Functional annotation of an entire genome is critical to understand any biological process and its role in biological pathways. Yet, a large part of the human genome, and much more for non-model organisms, remains un-annotated. Simple, sequence-similarity based annotations have been found to be grossly inadequate for this purpose and more sophisticated intelligent systems, such as machine learning have been employed frequently. In its basic formulation, machine-learning techniques found their way into the field of biological functional annotation quite early. Secondary structure prediction using machine learning was done as early as in mid 80’s and many other areas of biological sequence, structure and/or function prediction have seen great advances in terms of the complexity of techniques, feature engineering and other principles of data-driven analytics. Several computational techniques have been developed exclusively for solving functional annotation problems. However, most of the growth has been in terms of the application of emerging and established computational techniques. Machine learning software has often been used as a blackbox tool, while researchers focus on the biological concept of the problem and its solution.
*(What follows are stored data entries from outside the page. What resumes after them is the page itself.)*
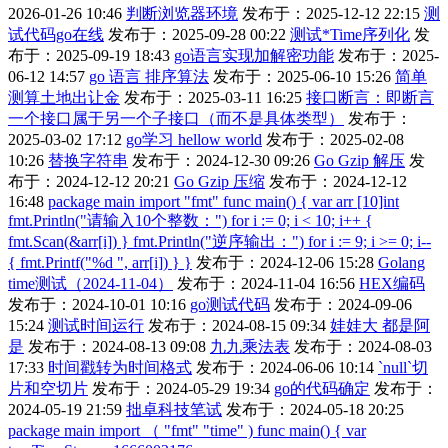
2026-01-26 10:46
判断浏览器环境
发布于：2025-12-12 22:15
测
试代码go在线
发布于：2025-09-28 00:22
测试*Time序列化
发
布于：2025-09-19 18:43
go语言实现加解密功能
发布于：2025-
06-12 14:57
go 语言 排序算法
发布于：2025-06-10 15:26
简单
测算土地出让金
发布于：2025-03-11 16:25
接口断言：即断言
一个接口属于另一个子接口（而不是具体类型）
发布于：
2025-03-02 17:12
go学习 hellow world
发布于：2025-02-08
10:26
替换字符串
发布于：2024-12-30 09:26
Go Gzip 解压
发
布于：2024-12-12 20:21
Go Gzip 压缩
发布于：2024-12-12
16:48
package main import "fmt" func main() { var arr [10]int
fmt.Println("请输入10个整数：") for i := 0; i < 10; i++ {
fmt.Scan(&arr[i]) } fmt.Println("逆序输出：") for i := 9; i >= 0; i--
{ fmt.Printf("%d ", arr[i]) } }
发布于：2024-12-06 15:28
Golang
time测试（2024-11-04）
发布于：2024-11-04 16:56
HEX编码
发布于：2024-10-01 10:16
go测试代码
发布于：2024-09-06
15:24
测试时间运行
发布于：2024-08-15 09:34
娃娃大 都是阿
是
发布于：2024-08-13 09:08
九九乘法表
发布于：2024-08-03
17:33
时间戳转为时间格式
发布于：2024-06-06 10:14
`null`切
片和空切片
发布于：2024-05-29 19:34
go的代码确定
发布于：
2024-05-19 21:59
拙卓科技笔试
发布于：2024-05-18 20:25
package main import （ "fmt" "time" ) func main() { var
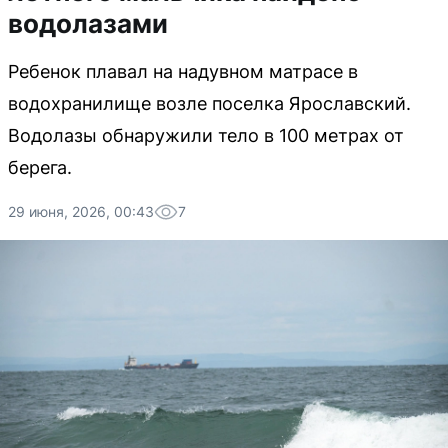
водолазами
Ребенок плавал на надувном матрасе в
водохранилище возле поселка Ярославский.
Водолазы обнаружили тело в 100 метрах от
берега.
29 июня, 2026, 00:43
7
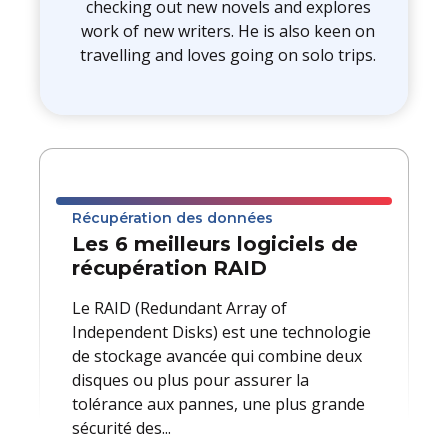
checking out new novels and explores
work of new writers. He is also keen on
travelling and loves going on solo trips.
Récupération des données
Les 6 meilleurs logiciels de
récupération RAID
Le RAID (Redundant Array of
Independent Disks) est une technologie
de stockage avancée qui combine deux
disques ou plus pour assurer la
tolérance aux pannes, une plus grande
sécurité des...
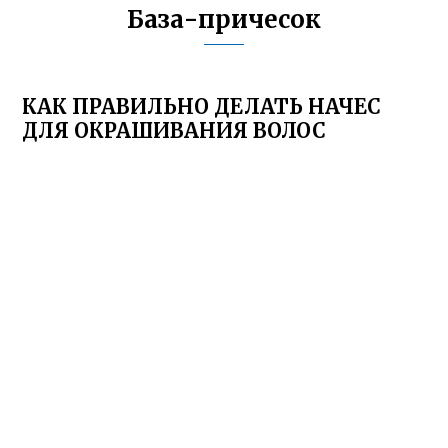
База-причесок
КАК ПРАВИЛЬНО ДЕЛАТЬ НАЧЕС
ДЛЯ ОКРАШИВАНИЯ ВОЛОС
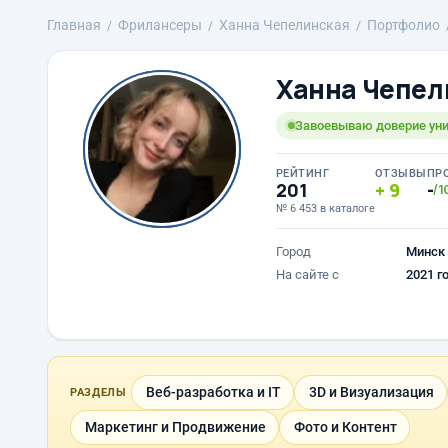
Главная
Фрилансеры
Ханна Чепелинская
Портфолио
Ханна Чепел
Завоевываю доверие ун
РЕЙТИНГ
ОТЗЫВЫ
ПР
201
9
-
/1
№ 6 453 в каталоге
Город
Минск
На сайте с
2021 г
Веб-разработка и IT
3D и Визуализация
РАЗДЕЛЫ
Маркетинг и Продвижение
Фото и Контент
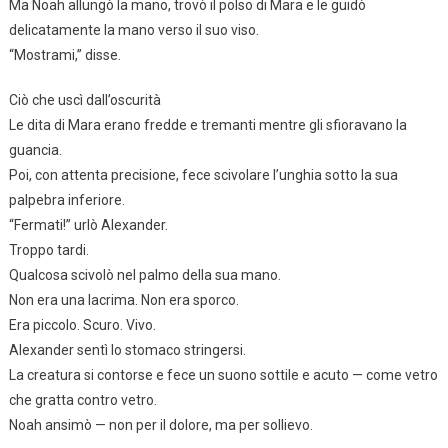
Ma Noah allungò la mano, trovò il polso di Mara e le guidò
delicatamente la mano verso il suo viso.
“Mostrami,” disse.
Ciò che uscì dall’oscurità
Le dita di Mara erano fredde e tremanti mentre gli sfioravano la
guancia.
Poi, con attenta precisione, fece scivolare l’unghia sotto la sua
palpebra inferiore.
“Fermati!” urlò Alexander.
Troppo tardi.
Qualcosa scivolò nel palmo della sua mano.
Non era una lacrima. Non era sporco.
Era piccolo. Scuro. Vivo.
Alexander sentì lo stomaco stringersi.
La creatura si contorse e fece un suono sottile e acuto — come vetro
che gratta contro vetro.
Noah ansimò — non per il dolore, ma per sollievo.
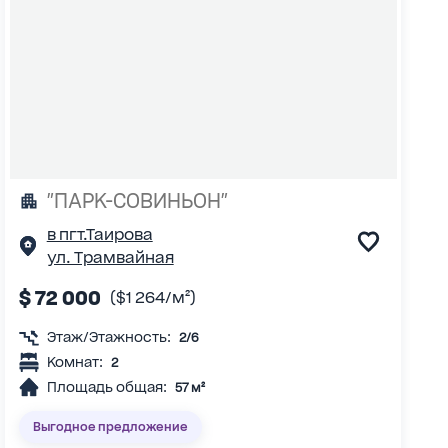
"ПАРК-СОВИНЬОН"
в пгт.Таирова
ул. Трамвайная
$ 72 000
($1 264/м²)
Этаж/Этажность:
2/6
Комнат:
2
Площадь общая:
57 м²
Выгодное предложение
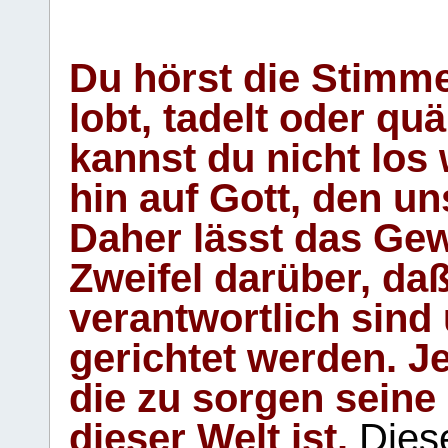
Du hörst die Stimm
lobt, tadelt oder qu
kannst du nicht los 
hin auf Gott, den u
Daher lässt das Gew
Zweifel darüber, daß
verantwortlich sind
gerichtet werden. Je
die zu sorgen seine
dieser Welt ist.
Diese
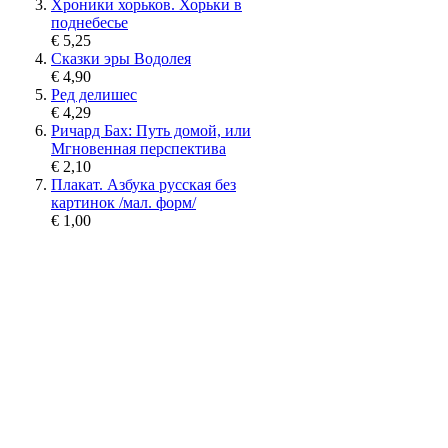
Хроники хорьков. Хорьки в
поднебесье
€ 5,25
Сказки эры Водолея
€ 4,90
Ред делишес
€ 4,29
Ричард Бах: Путь домой, или
Мгновенная перспектива
€ 2,10
Плакат. Азбука русская без
картинок /мал. форм/
€ 1,00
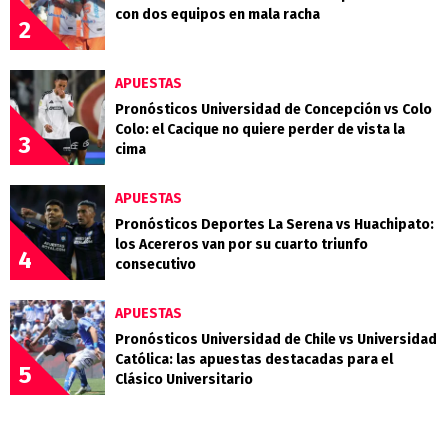
con dos equipos en mala racha
2
APUESTAS
Pronósticos Universidad de Concepción vs Colo
Colo: el Cacique no quiere perder de vista la
3
cima
APUESTAS
Pronósticos Deportes La Serena vs Huachipato:
los Acereros van por su cuarto triunfo
4
consecutivo
APUESTAS
Pronósticos Universidad de Chile vs Universidad
Católica: las apuestas destacadas para el
5
Clásico Universitario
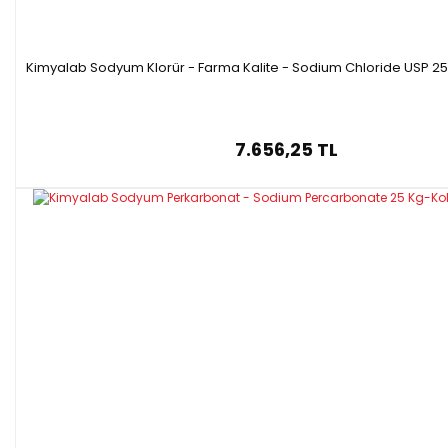
Kimyalab Sodyum Klorür - Farma Kalite - Sodium Chloride USP 25
7.656,25 TL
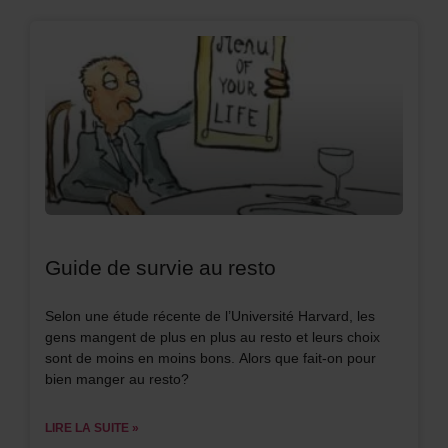
Guide de survie au resto
Selon une étude récente de l’Université Harvard, les
gens mangent de plus en plus au resto et leurs choix
sont de moins en moins bons. Alors que fait-on pour
bien manger au resto?
LIRE LA SUITE »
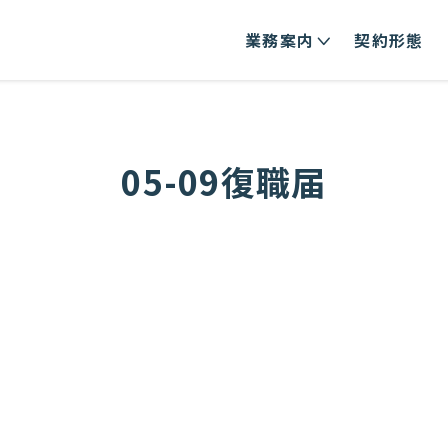
業務案内
契約形態
05-09復職届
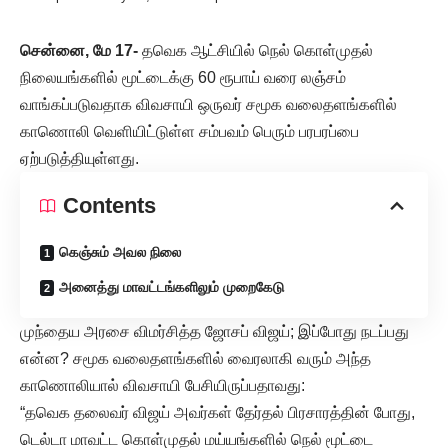
சென்னை, மே 17-
தவெக ஆட்சியில் நெல் கொள்முதல்
நிலையங்களில் மூட்டைக்கு 60 ரூபாய் வரை லஞ்சம்
வாங்கப்படுவதாக விவசாயி ஒருவர் சமூக வலைதளங்களில்
காணொலி வெளியிட்டுள்ள சம்பவம் பெரும் பரபரப்பை
ஏற்படுத்தியுள்ளது.
Contents
கெஞ்சும் அவல நிலை
அனைத்து மாவட்டங்களிலும் முறைகேடு
முந்தைய அரசை விமர்சித்த ஜோசப் விஜய்; இப்போது நடப்பது
என்ன? சமூக வலைதளங்களில் வைரலாகி வரும் அந்த
காணொலியால் விவசாயி பேசியிருப்பதாவது:
“தவெக தலைவர் விஜய் அவர்கள் தேர்தல் பிரசாரத்தின் போது,
டெல்டா மாவட்ட கொள்முதல் மய்யங்களில் நெல் மூட்டை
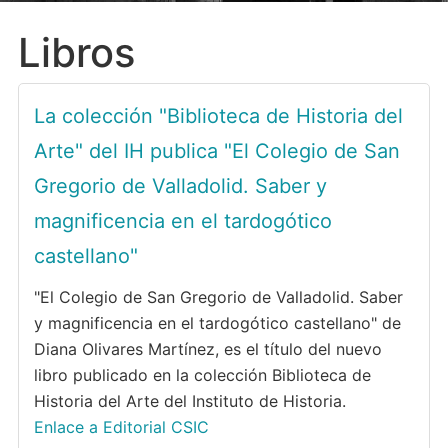
Libros
La colección "Biblioteca de Historia del
Arte" del IH publica "El Colegio de San
Gregorio de Valladolid. Saber y
magnificencia en el tardogótico
castellano"
"El Colegio de San Gregorio de Valladolid. Saber
y magnificencia en el tardogótico castellano" de
Diana Olivares Martínez, es el título del nuevo
libro publicado en la colección Biblioteca de
Historia del Arte del Instituto de Historia.
Enlace a Editorial CSIC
More recently, deep learning methods have made rapid progress and have shown particular success with problems associated with large amounts of biological data. Typically popular amongst them have been convolutional neural networks (CNN), multi-layer feed forward neural networks and long short-term memory (LSTM) networks, along with their variants.
In parallel with machine learning, the biological understanding of molecular function and organization of knowledge on this subject has also undergone rapid advances. Instead of scattered and ambiguous labelling of function, systematic annotations in terms of ontologies, in the form of hierarchical and nested labels have made the task of annotation learning and prediction much more robust.
Much has been achieved on biological and technical aspects of functional annotations but many hurdles remain. Consequently, there are clear opportunities for researchers to fill the gaps.
This Research Topic invites submissions of original research or review papers based on the above framework as outlined but not limited to the description below:
1) From researchers working on intelligent systems and statistical/machine learning techniques for biological function prediction from sequence, structure or gene expression data.
2) Analyzing gene ontologies or specialized functions such as protein-protein or protein-RNA interaction and disease associations.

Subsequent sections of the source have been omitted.